Required work: The records are to be repeated in full, with the images removed.

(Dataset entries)
== Segment start ==

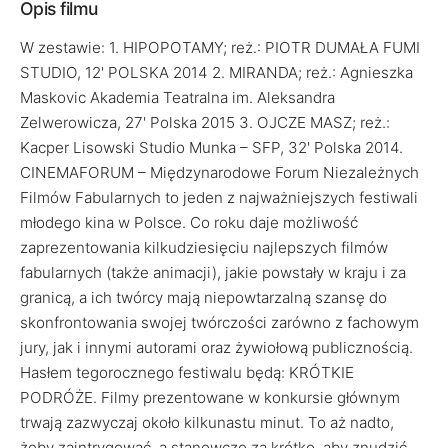
Opis filmu
W zestawie: 1. HIPOPOTAMY; reż.: PIOTR DUMAŁA FUMI
STUDIO, 12' POLSKA 2014 2. MIRANDA; reż.: Agnieszka
Maskovic Akademia Teatralna im. Aleksandra
Zelwerowicza, 27' Polska 2015 3. OJCZE MASZ; reż.:
Kacper Lisowski Studio Munka – SFP, 32' Polska 2014.
CINEMAFORUM – Międzynarodowe Forum Niezależnych
Filmów Fabularnych to jeden z najważniejszych festiwali
młodego kina w Polsce. Co roku daje możliwość
zaprezentowania kilkudziesięciu najlepszych filmów
fabularnych (także animacji), jakie powstały w kraju i za
granicą, a ich twórcy mają niepowtarzalną szansę do
skonfrontowania swojej twórczości zarówno z fachowym
jury, jak i innymi autorami oraz żywiołową publicznością.
Hasłem tegorocznego festiwalu będą: KRÓTKIE
PODRÓŻE. Filmy prezentowane w konkursie głównym
trwają zazwyczaj około kilkunastu minut. To aż nadto,
żeby zaintrygować, a stanowczo za krótko, aby znudzić.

== Segment end ==

Exercise result:
Opis filmu
W zestawie: 1. HIPOPOTAMY; reż.: PIOTR DUMAŁA FUMI
STUDIO, 12' POLSKA 2014 2. MIRANDA; reż.: Agnieszka
Maskovic Akademia Teatralna im. Aleksandra
Zelwerowicza, 27' Polska 2015 3. OJCZE MASZ; reż.:
Kacper Lisowski Studio Munka – SFP, 32' Polska 2014.
CINEMAFORUM – Międzynarodowe Forum Niezależnych
Filmów Fabularnych to jeden z najważniejszych festiwali
młodego kina w Polsce. Co roku daje możliwość
zaprezentowania kilkudziesięciu najlepszych filmów
fabularnych (także animacji), jakie powstały w kraju i za
granicą, a ich twórcy mają niepowtarzalną szansę do
skonfrontowania swojej twórczości zarówno z fachowym
jury, jak i innymi autorami oraz żywiołową publicznością.
Hasłem tegorocznego festiwalu będą: KRÓTKIE
PODRÓŻE. Filmy prezentowane w konkursie głównym
trwają zazwyczaj około kilkunastu minut. To aż nadto,
żeby zaintrygować, a stanowczo za krótko, aby znudzić.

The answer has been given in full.